Car le secteur indien de la sécurité privée – malgré sa régulation très forte – cache un problème majeur : le manque cruel de conformité et d’organisation. La FICCI estime ainsi qu’à peine 20 % des nouvelles recrues du secteur chaque année ont suivi les formations réglementaires ! En 2020, l’organisme évalue même à 50 % la part des entreprises de la sécurité privée entièrement conformes et organisées. 

La professionnalisation et la montée en compétence sont les principaux défis auxquels le secteur fait face.

Dilip Chenoy, secrétaire général de la FICCI

Pour les spécialistes du secteur, le défi est donc, avant tout, humain. “La professionnalisation et la montée en compétence sont les principaux défis auxquels le secteur fait face. Investir dans le capital humain est donc vital pour préparer le privé à endosser de nouvelles missions à l’avenir”, expliquait Dilip Chenoy, de la FICCI, en 2019. En somme, le secteur doit se professionnaliser s’il veut prendre en charge des missions plus importantes dans un futur proche. 

Quand le Covid-19 force le secteur à se professionnaliser

Cette professionnalisation semble avoir été accélérée avec la pandémie de coronavirus, non sans faire de perdants.

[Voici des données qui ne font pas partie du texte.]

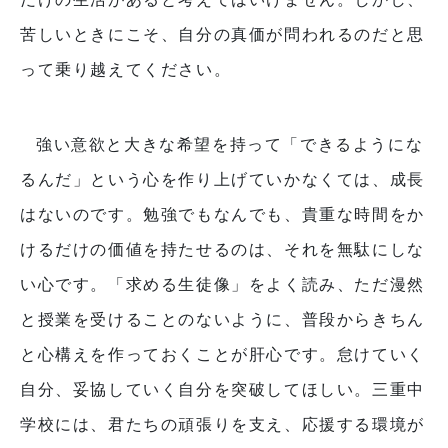
苦しいときにこそ、自分の真価が問われるのだと思
って乗り越えてください。
強い意欲と大きな希望を持って「できるようにな
るんだ」という心を作り上げていかなくては、成長
はないのです。勉強でもなんでも、貴重な時間をか
けるだけの価値を持たせるのは、それを無駄にしな
い心です。「求める生徒像」をよく読み、ただ漫然
と授業を受けることのないように、普段からきちん
と心構えを作っておくことが肝心です。怠けていく
自分、妥協していく自分を突破してほしい。三重中
学校には、君たちの頑張りを支え、応援する環境が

Ainsi, avec le premier confinement indien à la fin mars 2020 et la fermeture de certains magasins, hôtels, etc., de très nombreux agents de sécurité privée se sont retrouvés sans emploi. Souvent émigrés d’une autre province indienne et employés sans contrat par des entreprises peu scrupuleuses, ces travailleurs précaires sont alors retournés dans leur foyer d’origine. En revanche, les effectifs des entreprises respectueuses de la loi sont restés les mêmes, puisque les contrats des agents ne permettaient pas de les licencier du jour au lendemain. 

La crise du coronavirus redessine les lignes de la sécurité privée en Inde.

La demande a, par ailleurs, évolué avec la pandémie. En 2019, les principaux clients de la sécurité privée en Inde restaient les magasins, les cinémas, les hôtels, etc. Depuis 2020, avec la fermeture de ces lieux et les nouveaux risques liés à la crise, la sécurité privée doit désormais accompagner des clients plus exigeants, notamment les grandes entreprises. Ces dernières ont besoin davantage d’agents pour contrôler la température des visiteurs à l’entrée de leurs bureaux, par exemple. Plus soucieux du respect de la réglementation et prêts à payer plus cher, ces nouveaux clients redessinent les lignes de la sécurité privée en Inde en faisant la part belle aux entreprises plus solides. Une nouvelle conséquence inattendue de la crise sanitaire actuelle.